(Collected data)

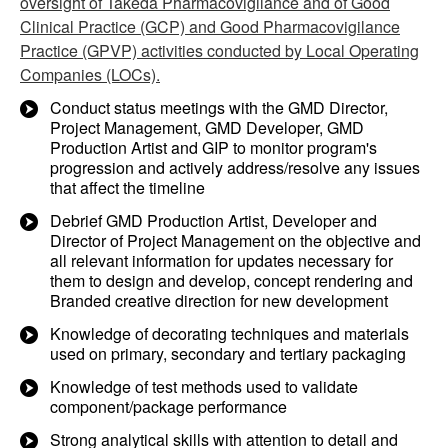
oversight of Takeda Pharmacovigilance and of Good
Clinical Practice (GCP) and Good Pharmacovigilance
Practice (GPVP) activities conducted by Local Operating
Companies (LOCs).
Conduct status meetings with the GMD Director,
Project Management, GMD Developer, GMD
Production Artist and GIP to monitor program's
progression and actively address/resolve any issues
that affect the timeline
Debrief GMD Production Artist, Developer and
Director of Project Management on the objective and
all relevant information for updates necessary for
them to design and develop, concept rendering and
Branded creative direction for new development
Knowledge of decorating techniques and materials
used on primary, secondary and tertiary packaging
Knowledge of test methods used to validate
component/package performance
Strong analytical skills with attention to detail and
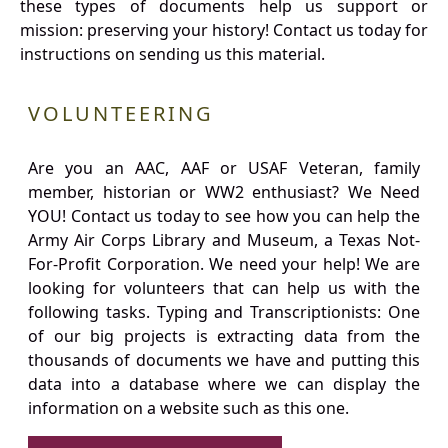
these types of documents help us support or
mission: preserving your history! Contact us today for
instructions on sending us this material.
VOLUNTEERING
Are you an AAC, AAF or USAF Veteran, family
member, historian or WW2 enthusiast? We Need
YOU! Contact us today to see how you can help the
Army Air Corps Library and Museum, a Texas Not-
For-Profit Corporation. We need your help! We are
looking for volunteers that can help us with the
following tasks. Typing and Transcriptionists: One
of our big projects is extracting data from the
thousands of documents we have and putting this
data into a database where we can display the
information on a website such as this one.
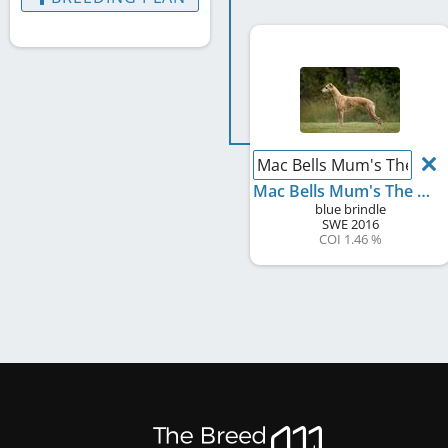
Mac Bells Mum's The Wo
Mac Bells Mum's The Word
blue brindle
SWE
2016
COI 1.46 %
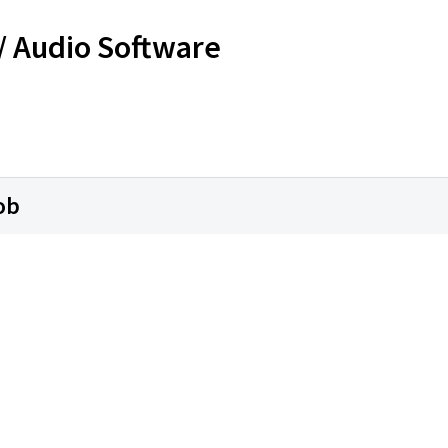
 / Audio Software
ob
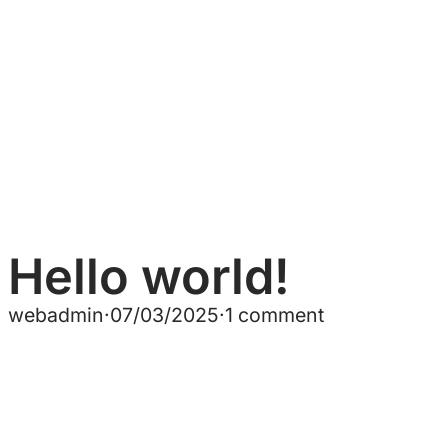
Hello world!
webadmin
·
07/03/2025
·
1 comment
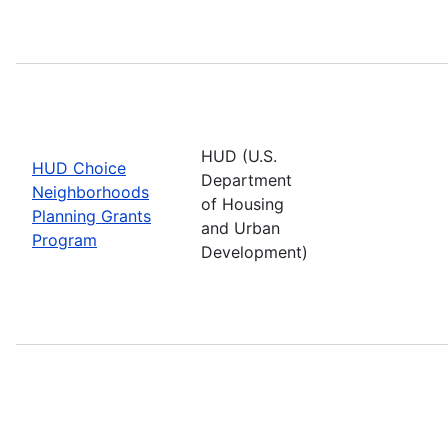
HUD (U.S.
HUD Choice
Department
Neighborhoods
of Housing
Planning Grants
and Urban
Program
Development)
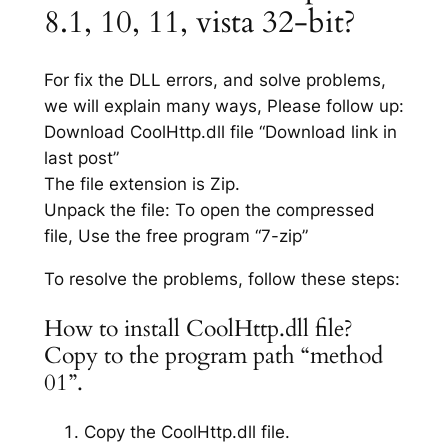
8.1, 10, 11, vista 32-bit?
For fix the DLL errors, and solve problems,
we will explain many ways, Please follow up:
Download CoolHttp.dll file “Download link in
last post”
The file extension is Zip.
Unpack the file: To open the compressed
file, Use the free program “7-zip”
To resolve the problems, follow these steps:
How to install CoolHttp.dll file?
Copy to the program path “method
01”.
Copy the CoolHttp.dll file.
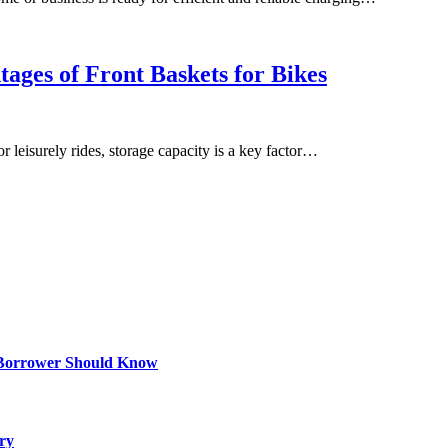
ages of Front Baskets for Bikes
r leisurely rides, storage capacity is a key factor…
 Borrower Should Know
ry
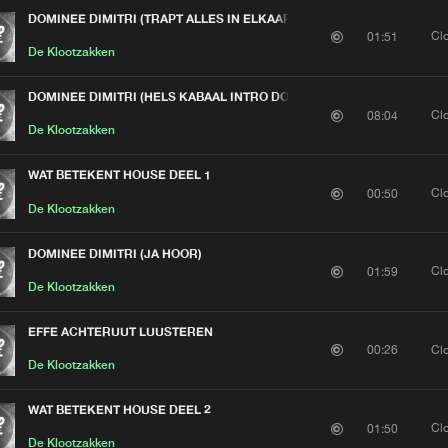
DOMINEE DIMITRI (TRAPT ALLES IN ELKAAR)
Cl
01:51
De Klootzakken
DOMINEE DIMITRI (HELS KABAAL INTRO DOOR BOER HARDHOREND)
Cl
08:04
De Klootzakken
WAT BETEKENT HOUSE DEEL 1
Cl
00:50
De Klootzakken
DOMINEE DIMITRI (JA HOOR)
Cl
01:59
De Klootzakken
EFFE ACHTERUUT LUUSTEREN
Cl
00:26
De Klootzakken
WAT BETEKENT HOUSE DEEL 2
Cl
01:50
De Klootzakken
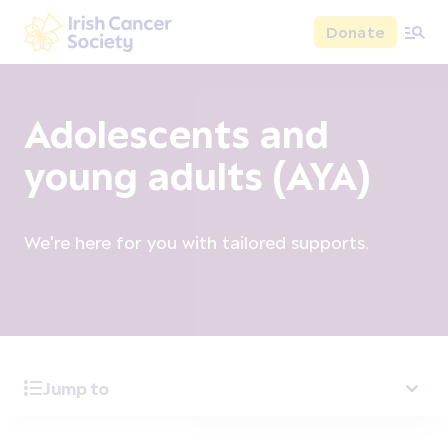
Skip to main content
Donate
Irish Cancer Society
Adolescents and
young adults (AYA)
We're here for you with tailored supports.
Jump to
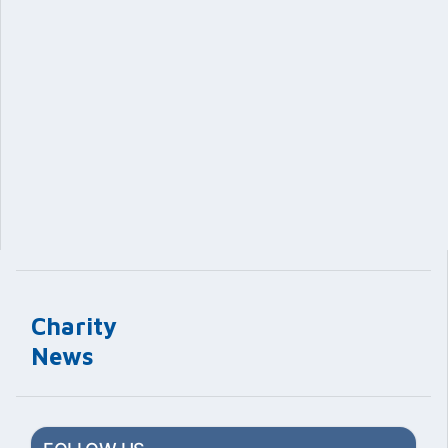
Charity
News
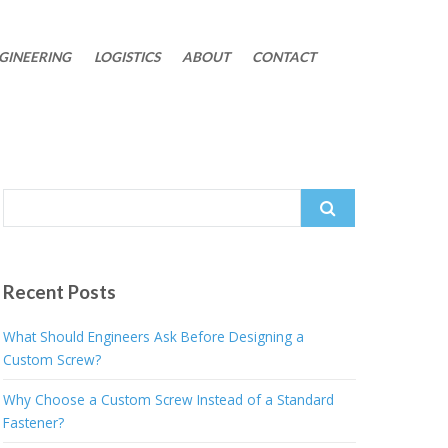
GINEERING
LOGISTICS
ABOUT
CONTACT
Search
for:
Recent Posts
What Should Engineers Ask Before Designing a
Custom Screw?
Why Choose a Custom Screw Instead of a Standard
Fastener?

--

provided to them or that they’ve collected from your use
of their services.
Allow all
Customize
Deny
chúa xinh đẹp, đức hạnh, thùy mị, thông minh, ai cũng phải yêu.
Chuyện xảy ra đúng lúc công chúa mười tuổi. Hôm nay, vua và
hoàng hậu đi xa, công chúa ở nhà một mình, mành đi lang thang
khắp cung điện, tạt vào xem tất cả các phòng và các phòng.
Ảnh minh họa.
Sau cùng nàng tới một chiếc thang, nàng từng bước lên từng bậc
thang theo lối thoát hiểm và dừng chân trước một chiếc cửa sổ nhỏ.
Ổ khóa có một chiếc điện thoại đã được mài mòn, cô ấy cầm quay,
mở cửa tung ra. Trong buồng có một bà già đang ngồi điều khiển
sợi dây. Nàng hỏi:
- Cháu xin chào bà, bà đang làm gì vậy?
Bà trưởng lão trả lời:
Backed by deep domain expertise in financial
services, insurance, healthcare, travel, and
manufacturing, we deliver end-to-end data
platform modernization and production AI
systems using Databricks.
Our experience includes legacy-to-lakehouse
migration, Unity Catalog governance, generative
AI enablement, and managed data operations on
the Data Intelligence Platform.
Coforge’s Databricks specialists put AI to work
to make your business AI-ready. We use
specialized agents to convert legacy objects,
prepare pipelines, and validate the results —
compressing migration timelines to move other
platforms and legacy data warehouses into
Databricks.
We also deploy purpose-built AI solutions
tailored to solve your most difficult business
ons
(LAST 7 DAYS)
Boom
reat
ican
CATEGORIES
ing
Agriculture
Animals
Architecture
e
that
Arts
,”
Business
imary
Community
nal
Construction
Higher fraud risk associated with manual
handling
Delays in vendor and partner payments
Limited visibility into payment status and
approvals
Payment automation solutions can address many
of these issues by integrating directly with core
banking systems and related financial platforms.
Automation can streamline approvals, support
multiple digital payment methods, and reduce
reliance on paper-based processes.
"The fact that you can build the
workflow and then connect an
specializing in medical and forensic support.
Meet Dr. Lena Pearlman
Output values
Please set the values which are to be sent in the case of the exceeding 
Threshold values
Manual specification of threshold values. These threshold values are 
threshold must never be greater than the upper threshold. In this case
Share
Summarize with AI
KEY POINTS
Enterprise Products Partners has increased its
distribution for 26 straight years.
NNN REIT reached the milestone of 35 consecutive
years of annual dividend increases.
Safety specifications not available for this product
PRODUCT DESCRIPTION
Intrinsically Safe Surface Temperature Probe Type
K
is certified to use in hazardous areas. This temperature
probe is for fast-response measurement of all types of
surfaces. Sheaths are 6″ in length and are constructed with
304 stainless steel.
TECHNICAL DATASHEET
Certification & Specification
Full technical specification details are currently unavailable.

→ **WORK TO BE COMPLETED**
Count how many lines of the entries contain the word "Director"; only the number should appear in the reply.

→ **EXERCISE ANSWER**
2